PROMPT.
Go through the material below and copy each line where the word "Coupons" appears.

**********

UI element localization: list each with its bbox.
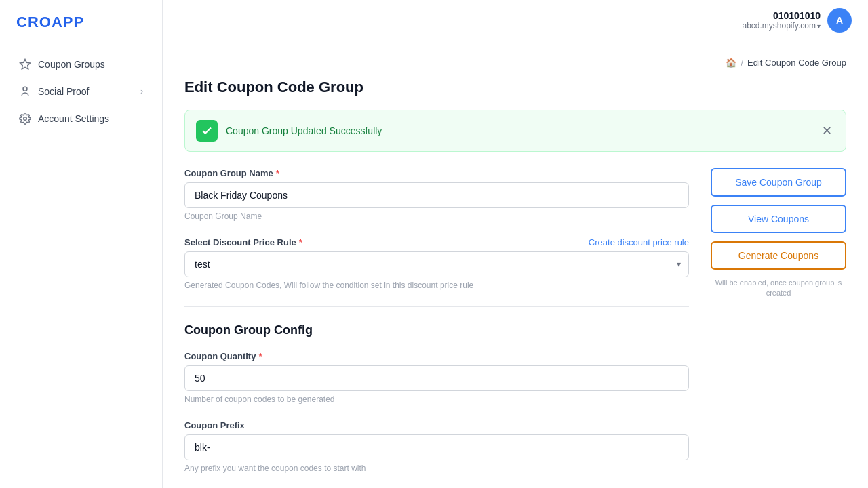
breadcrumb: 🏠 / Edit Coupon Code Group (184, 58, 846, 68)
coupon-quantity-label: Coupon Quantity * (184, 351, 689, 361)
star-icon (19, 58, 31, 70)
svg-marker-0 (20, 60, 31, 69)
save-coupon-group-button[interactable]: Save Coupon Group (711, 168, 846, 197)
discount-price-rule-select[interactable]: test (184, 251, 689, 277)
create-discount-rule-link[interactable]: Create discount price rule (589, 237, 689, 247)
chevron-right-icon: › (140, 87, 143, 96)
success-icon-wrap (196, 120, 218, 142)
check-icon (201, 125, 213, 137)
main-content: 010101010 abcd.myshopify.com ▾ A 🏠 / Edi… (163, 0, 868, 488)
success-banner: Coupon Group Updated Successfully ✕ (184, 110, 846, 152)
discount-price-rule-label: Select Discount Price Rule * (184, 237, 302, 247)
app-logo: CROAPP (0, 0, 162, 45)
coupon-prefix-label: Coupon Prefix (184, 420, 689, 430)
avatar[interactable]: A (827, 8, 852, 33)
success-message: Coupon Group Updated Successfully (226, 125, 819, 136)
coupon-prefix-input[interactable] (184, 434, 689, 460)
user-details: 010101010 abcd.myshopify.com ▾ (743, 10, 821, 30)
section-divider (184, 306, 689, 307)
coupon-quantity-group: Coupon Quantity * Number of coupon codes… (184, 351, 689, 404)
discount-price-rule-select-wrapper: test ▾ (184, 251, 689, 277)
person-icon (19, 85, 31, 98)
top-bar: 010101010 abcd.myshopify.com ▾ A (163, 0, 868, 41)
banner-close-button[interactable]: ✕ (819, 123, 835, 138)
view-coupons-button[interactable]: View Coupons (711, 205, 846, 233)
coupon-prefix-hint: Any prefix you want the coupon codes to … (184, 464, 689, 473)
store-dropdown-arrow[interactable]: ▾ (817, 22, 821, 30)
required-star: * (276, 168, 279, 178)
user-name: 010101010 (743, 10, 821, 21)
required-star-2: * (299, 237, 302, 247)
discount-price-rule-group: Select Discount Price Rule * Create disc… (184, 237, 689, 290)
generate-hint: Will be enabled, once coupon group is cr… (711, 278, 846, 299)
svg-point-2 (24, 117, 27, 121)
coupon-prefix-group: Coupon Prefix Any prefix you want the co… (184, 420, 689, 473)
page-area: 🏠 / Edit Coupon Code Group Edit Coupon C… (163, 41, 868, 488)
sidebar-item-coupon-groups[interactable]: Coupon Groups (5, 52, 157, 77)
coupon-group-name-hint: Coupon Group Name (184, 211, 689, 221)
sidebar-item-social-proof[interactable]: Social Proof › (5, 79, 157, 104)
coupon-quantity-hint: Number of coupon codes to be generated (184, 394, 689, 404)
required-star-3: * (258, 351, 262, 361)
coupon-group-name-group: Coupon Group Name * Coupon Group Name (184, 168, 689, 221)
breadcrumb-separator: / (741, 58, 743, 68)
sidebar-nav: Coupon Groups Social Proof › (0, 45, 162, 138)
discount-rule-header-row: Select Discount Price Rule * Create disc… (184, 237, 689, 247)
sidebar: CROAPP Coupon Groups Social Proof (0, 0, 163, 488)
gear-icon (19, 113, 31, 125)
form-area: Coupon Group Name * Coupon Group Name Se… (184, 168, 689, 488)
content-layout: Coupon Group Name * Coupon Group Name Se… (184, 168, 846, 488)
svg-point-1 (23, 87, 27, 91)
discount-price-rule-hint: Generated Coupon Codes, Will follow the … (184, 281, 689, 290)
breadcrumb-home[interactable]: 🏠 (726, 58, 736, 68)
page-header: Edit Coupon Code Group (184, 79, 846, 96)
page-title: Edit Coupon Code Group (184, 79, 846, 96)
coupon-group-name-label: Coupon Group Name * (184, 168, 689, 178)
user-info: 010101010 abcd.myshopify.com ▾ A (743, 8, 852, 33)
sidebar-item-account-settings[interactable]: Account Settings (5, 106, 157, 131)
sidebar-actions: Save Coupon Group View Coupons Generate … (711, 168, 846, 488)
user-store: abcd.myshopify.com ▾ (743, 21, 821, 30)
breadcrumb-current: Edit Coupon Code Group (747, 58, 846, 68)
coupon-quantity-input[interactable] (184, 365, 689, 391)
config-section-title: Coupon Group Config (184, 323, 689, 338)
coupon-group-name-input[interactable] (184, 182, 689, 208)
generate-coupons-button[interactable]: Generate Coupons (711, 241, 846, 270)
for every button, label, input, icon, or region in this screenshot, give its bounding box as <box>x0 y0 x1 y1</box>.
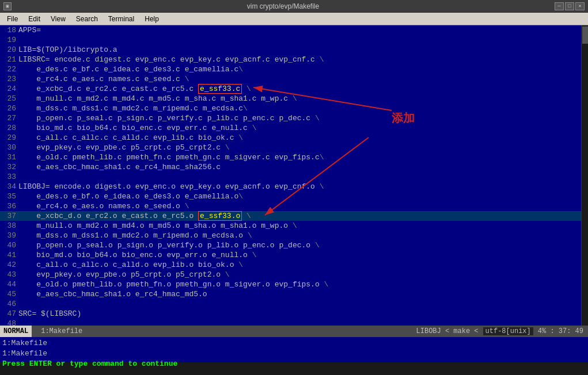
line-28: 28 bio_md.c bio_b64.c bio_enc.c evp_err.… <box>0 123 588 133</box>
line-44: 44 e_old.o pmeth_lib.o pmeth_fn.o pmeth_… <box>0 280 588 289</box>
menubar: File Edit View Search Terminal Help <box>0 13 588 25</box>
editor-area[interactable]: 18APPS= 19 20LIB=$(TOP)/libcrypto.a 21LI… <box>0 25 588 326</box>
status-right: LIBOBJ < make < utf-8[unix] 4% : 37: 49 <box>414 327 588 335</box>
line-46: 46 <box>0 299 588 309</box>
line-40: 40 p_open.o p_seal.o p_sign.o p_verify.o… <box>0 240 588 250</box>
line-48: 48 <box>0 319 588 326</box>
line-43: 43 evp_pkey.o evp_pbe.o p5_crpt.o p5_crp… <box>0 270 588 280</box>
restore-button[interactable]: □ <box>565 2 574 10</box>
line-32: 32 e_aes_cbc_hmac_sha1.c e_rc4_hmac_sha2… <box>0 162 588 172</box>
window-controls: ─ □ ✕ <box>555 2 585 10</box>
line-18: 18APPS= <box>0 25 588 35</box>
line-33: 33 <box>0 172 588 182</box>
scrollbar-thumb[interactable] <box>582 26 588 44</box>
status-encoding: utf-8[unix] <box>483 327 533 335</box>
line-25: 25 m_null.c m_md2.c m_md4.c m_md5.c m_sh… <box>0 94 588 104</box>
menu-edit[interactable]: Edit <box>24 14 45 24</box>
highlight-ssf33o: e_ssf33.o <box>198 211 242 221</box>
window-title: vim crypto/evp/Makefile <box>12 2 555 10</box>
status-file: 1:Makefile <box>36 327 87 335</box>
line-27: 27 p_open.c p_seal.c p_sign.c p_verify.c… <box>0 113 588 123</box>
line-26: 26 m_dss.c m_dss1.c m_mdc2.c m_ripemd.c … <box>0 104 588 113</box>
close-button[interactable]: ✕ <box>575 2 585 10</box>
line-38: 38 m_null.o m_md2.o m_md4.o m_md5.o m_sh… <box>0 221 588 231</box>
minimize-button[interactable]: ─ <box>555 2 564 10</box>
highlight-ssf33c: e_ssf33.c <box>198 84 242 94</box>
line-30: 30 evp_pkey.c evp_pbe.c p5_crpt.c p5_crp… <box>0 143 588 152</box>
line-45: 45 e_aes_cbc_hmac_sha1.o e_rc4_hmac_md5.… <box>0 289 588 299</box>
line-19: 19 <box>0 35 588 45</box>
titlebar: ▣ vim crypto/evp/Makefile ─ □ ✕ <box>0 0 588 13</box>
line-36: 36 e_rc4.o e_aes.o names.o e_seed.o \ <box>0 201 588 211</box>
menu-file[interactable]: File <box>2 14 22 24</box>
line-29: 29 c_all.c c_allc.c c_alld.c evp_lib.c b… <box>0 133 588 143</box>
vim-mode: NORMAL <box>0 326 32 337</box>
scrollbar[interactable] <box>581 25 588 326</box>
statusbar: NORMAL 1:Makefile LIBOBJ < make < utf-8[… <box>0 326 588 337</box>
status-position: 4% : 37: 49 <box>536 327 586 335</box>
line-39: 39 m_dss.o m_dss1.o m_mdc2.o m_ripemd.o … <box>0 231 588 240</box>
line-21: 21LIBSRC= encode.c digest.c evp_enc.c ev… <box>0 55 588 64</box>
line-41: 41 bio_md.o bio_b64.o bio_enc.o evp_err.… <box>0 250 588 260</box>
menu-help[interactable]: Help <box>140 14 164 24</box>
line-22: 22 e_des.c e_bf.c e_idea.c e_des3.c e_ca… <box>0 64 588 74</box>
menu-terminal[interactable]: Terminal <box>104 14 139 24</box>
menu-view[interactable]: View <box>46 14 70 24</box>
line-42: 42 c_all.o c_allc.o c_alld.o evp_lib.o b… <box>0 260 588 270</box>
msg-line-2: 1:Makefile <box>2 349 586 359</box>
menu-search[interactable]: Search <box>71 14 103 24</box>
line-34: 34LIBOBJ= encode.o digest.o evp_enc.o ev… <box>0 182 588 192</box>
press-enter-line: Press ENTER or type command to continue <box>2 359 586 369</box>
line-31: 31 e_old.c pmeth_lib.c pmeth_fn.c pmeth_… <box>0 152 588 162</box>
line-24: 24 e_xcbc_d.c e_rc2.c e_cast.c e_rc5.c e… <box>0 84 588 94</box>
titlebar-left: ▣ <box>3 2 12 10</box>
line-35: 35 e_des.o e_bf.o e_idea.o e_des3.o e_ca… <box>0 192 588 201</box>
line-20: 20LIB=$(TOP)/libcrypto.a <box>0 45 588 55</box>
line-37: 37 e_xcbc_d.o e_rc2.o e_cast.o e_rc5.o e… <box>0 211 588 221</box>
app-icon: ▣ <box>3 2 12 10</box>
message-area: 1:Makefile 1:Makefile Press ENTER or typ… <box>0 337 588 362</box>
msg-line-1: 1:Makefile <box>2 338 586 349</box>
line-23: 23 e_rc4.c e_aes.c names.c e_seed.c \ <box>0 74 588 84</box>
line-47: 47SRC= $(LIBSRC) <box>0 309 588 319</box>
status-middle: LIBOBJ < make < <box>414 327 481 335</box>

**********

TASK RESULT.
view-coupons-button[interactable]: View Coupons (711, 205, 846, 233)
sidebar-actions: Save Coupon Group View Coupons Generate … (711, 168, 846, 488)
generate-coupons-button[interactable]: Generate Coupons (711, 241, 846, 270)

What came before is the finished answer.